Swimming as a hobby is surely one of the best. It exercises our whole body. People who practice swimming in regular don’t face cardiac disorders or diabetes or arthritis- all the diseases that have crippled mankind these days.

For children who swim, it secure that their limbs grow properly and they also gain height. It is such a proud feeling that I am the tallest in my class.

Swimming has won me various prizes and awards in local and state level tournaments. By God’s grace, it has improved my health too- I seldom fall ill these days.

After understanding all the Advantages of swimming, you would have definitely made up your mind to start swimming.

But, some people have some fear from swimming like fear from water or from the beginning of swimming, so you should get help of a trainer and just go for it .

How to start swimming as a hobby ?

Nobody learnt swimming when they came in this world. Slowly over time, everyone learns to swim. Do not let your age, fear or any other factor stop you from starting this hobby of swimming. Just go for it and be persistent.

Once you start swimming, do not stop till you master swimming. Make it a habit and you will see wonders within a few months. You will start feeling much more lively, active and energetic. Swimming will help you immensely and you will live a lot longer than many if you adopt this healthy hobby of swimming.

steps of start swimming :

1- making a Swimming Routine :

specialize time for training per week at least 3 times per week, this help you to improve your strength and fitness, you should to take rest days each week, as this allows your body to recover and build muscle mass. This frequency of swimming is great for both weight loss and competitive training .

2- Start and finish each work out with a warm up and cool down :

This helps to protect you from injuries and sore muscles.so Try to slowly swim about 100 metres (330 ft) before you get into your swimming programmed and then swim a similar distance after you finish your training. you should to swim in a slow, relaxed manner to help gently stretch your muscles.

If you cannot to swim 100 metres (330 ft) when you start out, try swimming 25 metres (82 ft) or 50 metres (160 ft) until your fitness increases.

3- start by swimming as far as you can in 20 minutes :

This let you to estimate your initial fitness. You should record how far you swim in 20 minutes for your first 2 or 3 swims to give you an accurate idea of your starting abilities.

If the pool is 50 metres (160 ft), multiply the number of laps that you swam by 50 metres (160 ft) to calculate your distance.

use the swim timer on the wall to time your swim.
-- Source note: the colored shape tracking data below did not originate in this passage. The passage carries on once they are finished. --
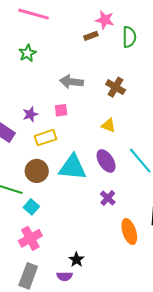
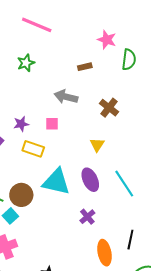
brown rectangle: (91, 36) -> (85, 67), moved
yellow triangle: (108, 125) -> (97, 145), turned 35
yellow rectangle: (45, 138) -> (33, 149), turned 30
brown circle: (37, 171) -> (21, 195), moved

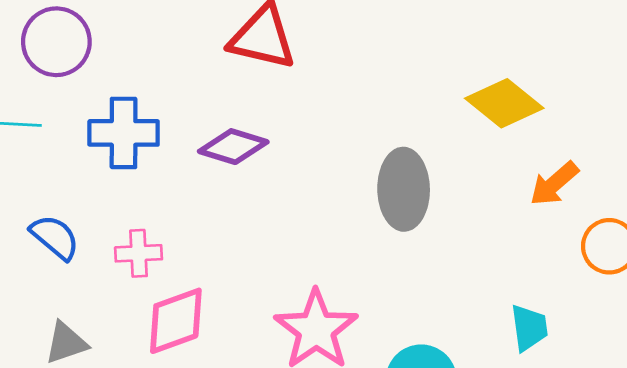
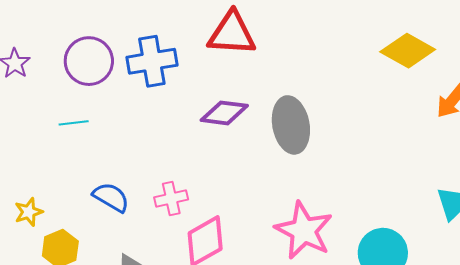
blue cross: (124, 133) -> (152, 61), moved
gray ellipse: (404, 189) -> (291, 125), moved

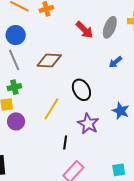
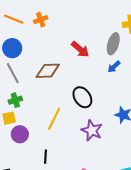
gray ellipse: (110, 27) -> (113, 44), moved
red arrow: (84, 30) -> (80, 49), moved
black line: (65, 142) -> (45, 157), moved

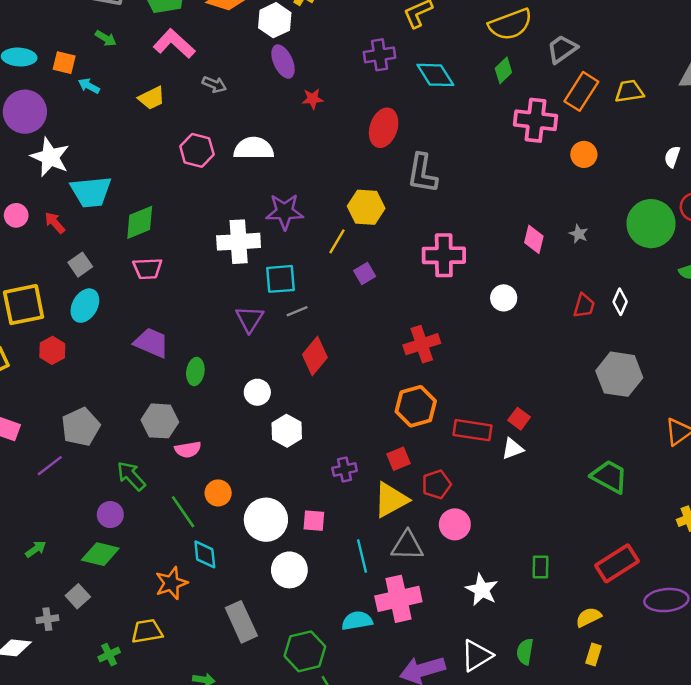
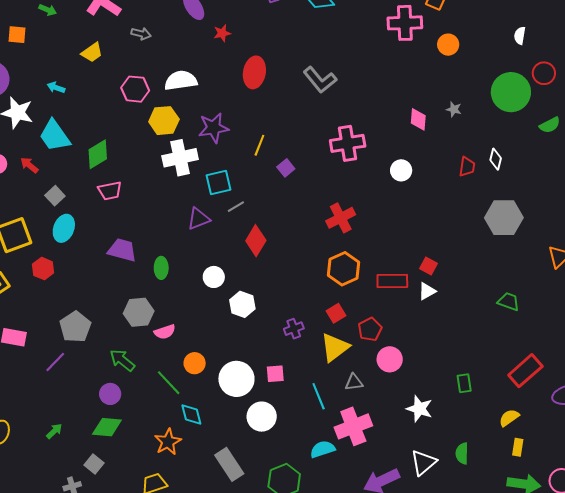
cyan arrow: (89, 86) -> (56, 88), moved
red ellipse: (384, 128) -> (254, 72), moved
gray L-shape: (422, 173) -> (320, 80), turned -40
cyan trapezoid: (91, 192) -> (55, 136), turned 69
yellow hexagon: (366, 207) -> (164, 121), moved
purple triangle: (250, 319) -> (198, 219), turned 45
green trapezoid: (609, 477) -> (509, 302), size x0.7
gray triangle: (407, 546) -> (354, 382), size x0.7

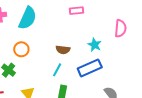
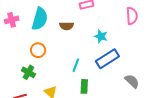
cyan star: (95, 45) -> (101, 36), moved
brown semicircle: (63, 50) -> (67, 26), moved

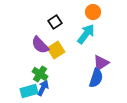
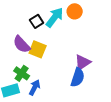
cyan arrow: (86, 34) -> (55, 17), moved
yellow square: (56, 50) -> (38, 49), turned -36
blue arrow: (43, 88) -> (35, 87), moved

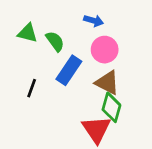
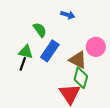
green triangle: (28, 33) -> (26, 52), moved
pink circle: (105, 50) -> (96, 47), moved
If you can easily swim for 20 minutes swim for 30 minutes instead.

4- Increase your distance by 10% each week :

It is best to increase the distance that you swim slowly, as this helps to prevent injuries that occur as a result of over-exertion. this also make you motivated . as the increased distances shouldn’t feel overwhelming.

5- combine various strokes into your routine to add variety :

If you find freestyle a little monotonous, try adding breaststroke, backstroke, side-stroke, and butterfly into your routine. So these will help to make your workouts more interesting and will also help to strengthen different muscles.

If you aren’t convince at swimming different strokes, attempt doing a few lengths with just kicking or just using your arms to mix up your routine. Working with coach can be very useful when incorporating new strokes, as they can observe your form and give you tips on how to improve.

6- Work toward swimming 3 km (1.86 mi) per session :

This amount is esteem as a healthy maximum distance for casual swimmers. Once you can swim 3 km (1.86 mi), try increasing the speed of your swimming to give yourself a new challenge.